┌─ RECORDS PROVIDED

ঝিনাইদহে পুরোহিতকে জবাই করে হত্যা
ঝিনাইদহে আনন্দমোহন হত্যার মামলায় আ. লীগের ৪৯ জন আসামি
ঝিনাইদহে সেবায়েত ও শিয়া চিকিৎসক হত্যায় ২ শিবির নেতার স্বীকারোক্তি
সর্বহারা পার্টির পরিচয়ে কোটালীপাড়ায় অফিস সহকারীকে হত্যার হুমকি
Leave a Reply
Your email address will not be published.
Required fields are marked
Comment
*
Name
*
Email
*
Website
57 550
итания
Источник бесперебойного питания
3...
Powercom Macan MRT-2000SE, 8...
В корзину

└─
┌─ RECORDS PROVIDED

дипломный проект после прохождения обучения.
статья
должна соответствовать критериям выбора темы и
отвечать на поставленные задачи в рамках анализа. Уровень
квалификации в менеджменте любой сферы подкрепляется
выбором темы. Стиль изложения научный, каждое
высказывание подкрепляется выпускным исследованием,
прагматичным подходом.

└─
┌─ RECORDS PROVIDED

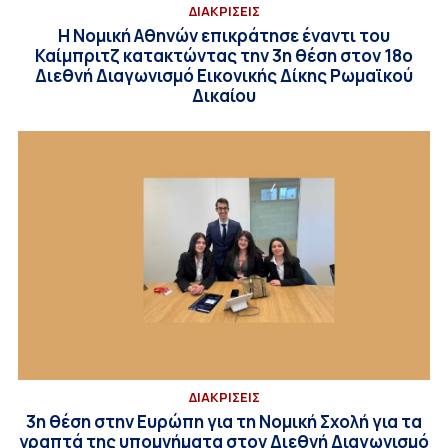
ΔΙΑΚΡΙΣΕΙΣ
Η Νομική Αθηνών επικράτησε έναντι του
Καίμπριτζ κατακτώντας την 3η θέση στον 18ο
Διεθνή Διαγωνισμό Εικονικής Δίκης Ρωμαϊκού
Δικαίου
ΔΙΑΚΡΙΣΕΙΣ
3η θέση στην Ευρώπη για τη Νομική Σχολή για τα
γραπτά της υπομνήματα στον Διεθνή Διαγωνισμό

└─

• TASK GOAL
Return word for word the lines above from the line with "квалификации в менеджменте" to the line with "прагматичным подходом.", including both and leaving out all others.

• ANSWER BOX
квалификации в менеджменте любой сферы подкрепляется
выбором темы. Стиль изложения научный, каждое
высказывание подкрепляется выпускным исследованием,
прагматичным подходом.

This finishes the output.